Commentary: 79th Texas Legislature Missed Boat on School Finance Reform
By Jennifer Nagorka, KERA 90.1 commentator
Dallas, TX –
You could make a pretty good argument that Republicans are the new Democrats: fractious, cantankerous, self-destructive and ultimately ineffective. They certainly don't seem to know how to govern Texas. Republicans have controlled the Texas House and Senate for four years, as well as every statewide office, and they have diddly to show for it.
The 79th Legislature tops their list of failures. For four years, one issue has surpassed all others in importance: how should this state fund public schools? And after a total of six legislative sessions since January 2003 - two regular sessions and four special ones - we still don't have an answer.

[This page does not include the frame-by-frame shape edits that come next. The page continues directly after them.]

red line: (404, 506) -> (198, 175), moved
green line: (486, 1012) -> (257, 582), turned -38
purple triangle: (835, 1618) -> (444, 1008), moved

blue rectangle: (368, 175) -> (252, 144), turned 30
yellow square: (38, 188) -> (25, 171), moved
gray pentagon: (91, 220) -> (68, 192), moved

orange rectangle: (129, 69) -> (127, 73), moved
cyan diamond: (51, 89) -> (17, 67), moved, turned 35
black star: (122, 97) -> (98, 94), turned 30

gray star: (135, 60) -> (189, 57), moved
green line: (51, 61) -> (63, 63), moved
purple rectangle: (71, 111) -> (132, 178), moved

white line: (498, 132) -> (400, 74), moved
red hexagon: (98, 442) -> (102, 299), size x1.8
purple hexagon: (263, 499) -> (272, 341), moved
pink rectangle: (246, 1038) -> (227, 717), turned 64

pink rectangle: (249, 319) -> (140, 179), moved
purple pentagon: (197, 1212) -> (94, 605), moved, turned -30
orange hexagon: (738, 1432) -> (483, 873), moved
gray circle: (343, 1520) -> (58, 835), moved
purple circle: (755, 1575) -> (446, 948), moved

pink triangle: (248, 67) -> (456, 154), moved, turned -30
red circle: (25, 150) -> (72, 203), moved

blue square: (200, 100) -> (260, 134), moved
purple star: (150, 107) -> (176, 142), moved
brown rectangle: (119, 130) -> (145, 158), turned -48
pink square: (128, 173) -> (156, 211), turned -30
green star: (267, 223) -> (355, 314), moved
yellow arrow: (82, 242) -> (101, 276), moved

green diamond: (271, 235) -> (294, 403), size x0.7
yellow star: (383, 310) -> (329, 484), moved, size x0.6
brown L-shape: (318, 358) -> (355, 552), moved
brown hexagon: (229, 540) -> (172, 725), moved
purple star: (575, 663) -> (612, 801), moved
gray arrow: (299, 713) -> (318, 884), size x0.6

We have an official state cooking implement, the Dutch oven.
We have new, mid-census congressional districts - although I have to say, the suspense wasn't killing me. I could have waited for new lines until after the 2010 census.
And the Legislature made it safe for fast food chains to sell all the hamburgers they can without fear of being sued for promoting obesity.
The misaligned priorities would be laughable, except that the state is starting to suffer because of the lack of political leadership.
Remember what's at stake: State Demographer Steve Murdock has projected population trends decades into the future. Those trends look bleak. Median income for white Texans is higher than that for Hispanics or African-Americans. Whites also complete high school and attend college at higher rates. But whites are a shrinking percentage of the state's population - they were less than half in 2003.
Hispanics, meanwhile, are the fastest growing major ethnic group in Texas. For a range of reasons, Hispanics tend to work in lower-paid jobs, and complete high school and attend college at lower rates than Anglos. Unless Texas can close the education gap between whites and people of color, the state's median income will drop over time. We will be less economically competitive because we'll have a workforce with limited skills. The demand for services like Medicaid will continue to increase even as the state's ability to raise revenue will decline.
That's why school finance matters. Texas has to find a way to fund public schools equitably and adequately - or risk seeing the state become poorer and less competitive in 20 or 30 years.
The state's sad but distant future is too remote to motivate most politicians - especially when the solution might involve some sacrifice now. When lawmakers refuse to act, the courts are asked to step in and that's how so-called activist judges wind up involved.
The last time the state rewrote its school funding law, Democrats were in charge. They dallied until the Texas Supreme Court forced them to address public education finance, but lawmakers ultimately passed a bill.
Now Republicans are dithering. A lower court judge has already declared the school funding system unconstitutional; the Texas Supreme Court will hear the appeal this summer. Lawmakers' failure to pass a bill means judges could end up crafting a solution - or that all state spending on public education stops October 1st. Either outcome would be an embarrassing failure for the party in charge.
While I'm stirring chili in my official state implement Dutch oven, I'll be wondering how all those nice, new congressional lines will help educate my kids.